À ceux qui demandent si la PNL n’est pas manipulative, Bandler répond avec une franchise désarmante : « Manipuler signifie déplacer d’un endroit à un autre de manière intentionnelle. Et je pense que c’est une bonne idée de faire les choses intentionnellement. »

Il souligne que les gens se trompent mutuellement depuis la nuit des temps, se conditionnent mentalement les uns les autres avec des croyances sur ce qui est bien ou mal, la bonne ou la mauvaise religion. L’univers est infini, il devrait y avoir de la place pour un nombre infini d’idées.

Mais ces idées doivent être testées et s’assurer qu’elles améliorent nos vies.

« La PNL, c’est la liberté. Liberté de pensée, liberté d’action, et la capacité de rendre plus de moments de votre journée heureux et moins de moments malheureux. »
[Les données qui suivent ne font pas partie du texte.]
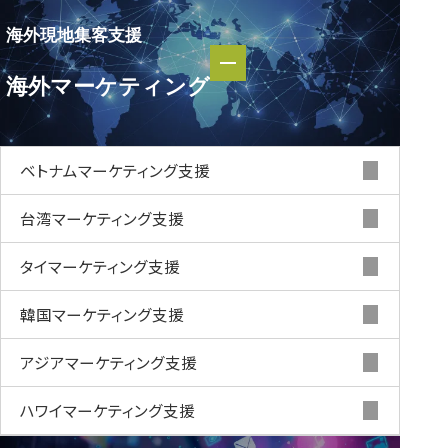
海外現地集客支援
海外現地集客支援
海外マーケティング
海外マーケティング
ベトナムマーケティング支援
台湾マーケティング支援
タイマーケティング支援
韓国マーケティング支援
アジアマーケティング支援
ハワイマーケティング支援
Conclusion : un calcul du changement pour tous

En réfléchissant à ces cinquante années, on réalise que Richard Bandler et John Grinder ont accompli quelque chose de remarquable : ils ont créé un langage pour parler du changement humain, des outils pour le provoquer rapidement, et une méthodologie pour transmettre ces compétences.

Le reste du monde continue de rattraper ce qu’ils ont construit dans ces années intenses de collaboration. Les fondations ont été posées, le calcul de l’apprentissage existe, et il se diffuse partout.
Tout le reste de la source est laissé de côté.